YOUR INSTRUCTIONS: Look below for lines that hold the string "sein" and copy each one.

(Source records)
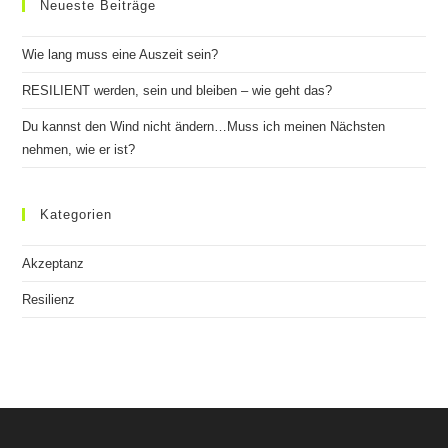
Neueste Beiträge
Wie lang muss eine Auszeit sein?
RESILIENT werden, sein und bleiben – wie geht das?
Du kannst den Wind nicht ändern…Muss ich meinen Nächsten
nehmen, wie er ist?
Kategorien
Akzeptanz
Resilienz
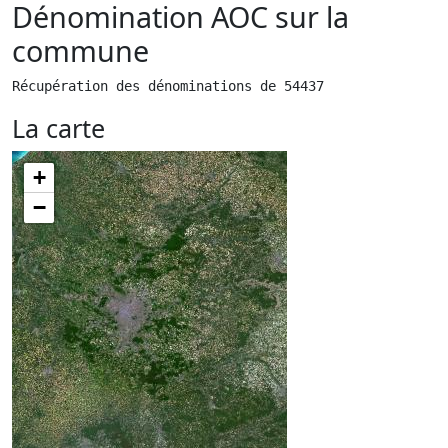
Dénomination AOC sur la
commune
Récupération des dénominations de 54437
La carte
+
−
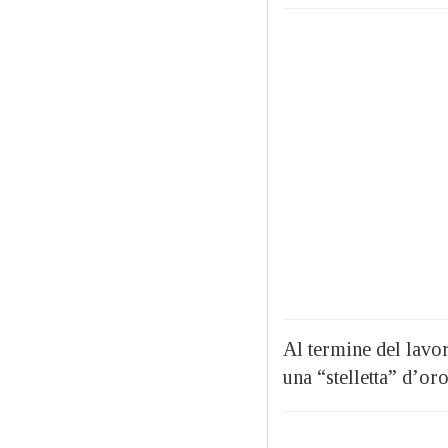
Al termine del lavor
una “stelletta” d’or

OUTPUT FOR THIS TASK:
Wie lang muss eine Auszeit sein?
RESILIENT werden, sein und bleiben – wie geht das?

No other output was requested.